PROBLEM TO WORK ON
Look through the records below for the line with "09 74 56 22 27". Return that line and each one after it up to and including the line with "bakımında, üreticinin tavsiye", exactly.

Extracted records
-------
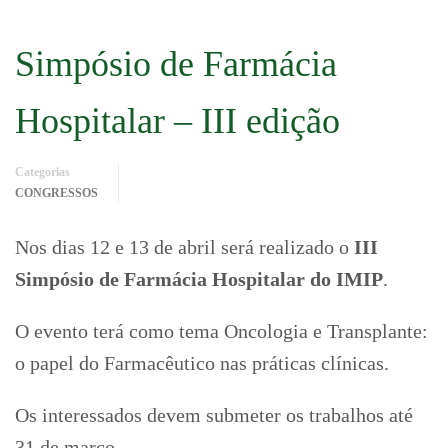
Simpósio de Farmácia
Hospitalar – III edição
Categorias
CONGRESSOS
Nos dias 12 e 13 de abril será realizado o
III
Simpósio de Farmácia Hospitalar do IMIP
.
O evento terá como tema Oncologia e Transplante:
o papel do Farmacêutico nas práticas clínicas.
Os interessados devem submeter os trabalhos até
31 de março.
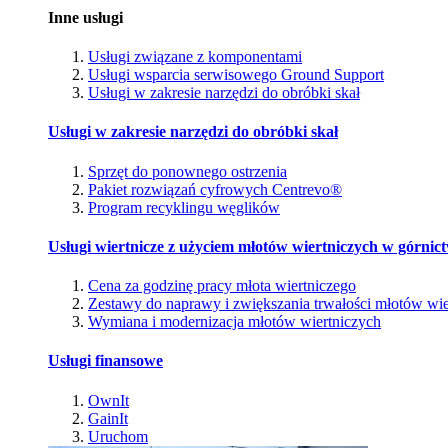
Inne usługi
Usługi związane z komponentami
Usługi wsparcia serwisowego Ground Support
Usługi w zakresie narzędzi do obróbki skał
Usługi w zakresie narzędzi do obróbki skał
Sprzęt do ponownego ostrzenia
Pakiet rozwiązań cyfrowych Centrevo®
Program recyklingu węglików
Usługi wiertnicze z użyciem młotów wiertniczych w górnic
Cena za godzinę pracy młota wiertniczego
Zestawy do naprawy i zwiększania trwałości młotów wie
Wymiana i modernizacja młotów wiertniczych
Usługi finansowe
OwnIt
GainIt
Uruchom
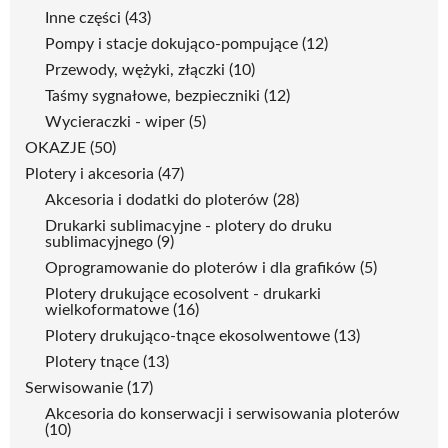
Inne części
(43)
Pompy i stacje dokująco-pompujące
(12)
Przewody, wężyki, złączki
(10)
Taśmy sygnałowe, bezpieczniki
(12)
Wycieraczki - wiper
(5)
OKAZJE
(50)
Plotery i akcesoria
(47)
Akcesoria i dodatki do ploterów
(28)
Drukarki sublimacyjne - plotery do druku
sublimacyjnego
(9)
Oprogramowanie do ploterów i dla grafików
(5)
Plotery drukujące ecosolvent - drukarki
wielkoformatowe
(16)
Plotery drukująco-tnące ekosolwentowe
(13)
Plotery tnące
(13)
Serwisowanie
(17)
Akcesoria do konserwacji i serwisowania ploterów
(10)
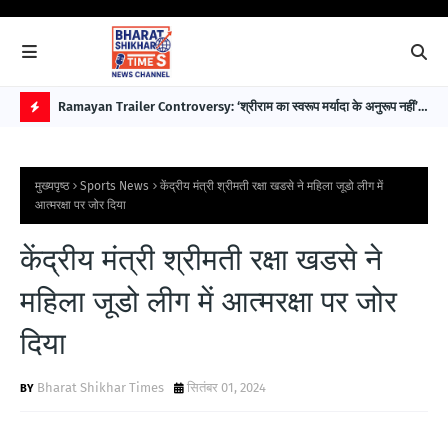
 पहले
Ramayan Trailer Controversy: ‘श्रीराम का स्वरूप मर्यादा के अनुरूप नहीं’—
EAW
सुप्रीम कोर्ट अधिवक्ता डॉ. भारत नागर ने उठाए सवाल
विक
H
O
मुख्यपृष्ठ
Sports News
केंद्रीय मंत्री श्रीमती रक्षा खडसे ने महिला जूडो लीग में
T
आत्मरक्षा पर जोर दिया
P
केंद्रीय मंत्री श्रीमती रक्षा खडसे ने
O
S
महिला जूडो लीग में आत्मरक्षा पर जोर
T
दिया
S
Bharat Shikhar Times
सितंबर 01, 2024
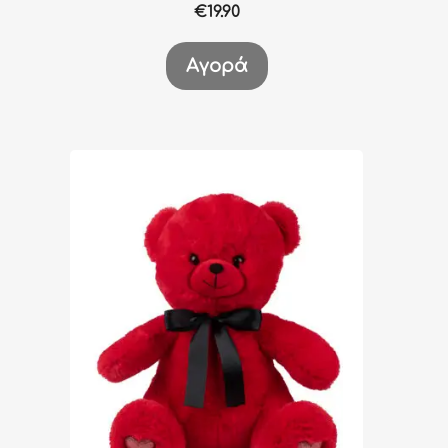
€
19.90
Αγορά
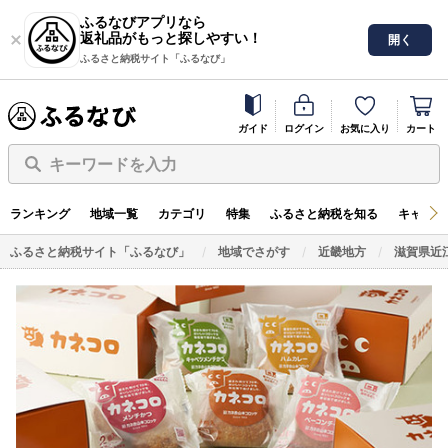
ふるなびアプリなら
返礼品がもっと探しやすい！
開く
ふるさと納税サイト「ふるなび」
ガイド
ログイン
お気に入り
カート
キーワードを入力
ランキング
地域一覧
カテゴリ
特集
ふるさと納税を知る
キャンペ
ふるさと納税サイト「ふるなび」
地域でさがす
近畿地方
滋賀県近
-------
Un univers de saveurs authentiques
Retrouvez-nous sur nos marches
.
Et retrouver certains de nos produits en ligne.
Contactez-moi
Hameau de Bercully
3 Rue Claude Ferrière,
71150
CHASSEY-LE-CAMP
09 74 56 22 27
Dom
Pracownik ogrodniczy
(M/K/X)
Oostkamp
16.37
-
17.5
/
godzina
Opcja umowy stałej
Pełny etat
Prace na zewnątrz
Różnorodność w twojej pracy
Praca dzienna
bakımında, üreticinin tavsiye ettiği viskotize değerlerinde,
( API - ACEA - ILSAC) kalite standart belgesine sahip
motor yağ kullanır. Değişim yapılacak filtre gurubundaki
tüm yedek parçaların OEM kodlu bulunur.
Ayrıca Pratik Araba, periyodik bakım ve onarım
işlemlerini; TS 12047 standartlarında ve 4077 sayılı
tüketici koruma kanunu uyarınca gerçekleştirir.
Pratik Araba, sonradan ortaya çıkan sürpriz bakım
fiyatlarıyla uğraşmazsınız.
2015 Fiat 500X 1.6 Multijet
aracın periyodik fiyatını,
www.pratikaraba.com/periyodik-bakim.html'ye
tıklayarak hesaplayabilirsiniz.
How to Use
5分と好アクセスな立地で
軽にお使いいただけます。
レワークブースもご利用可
-------
WRITTEN REPLY
09 74 56 22 27
Dom
Pracownik ogrodniczy
(M/K/X)
Oostkamp
16.37
-
17.5
/
godzina
Opcja umowy stałej
Pełny etat
Prace na zewnątrz
Różnorodność w twojej pracy
Praca dzienna
bakımında, üreticinin tavsiye ettiği viskotize değerlerinde,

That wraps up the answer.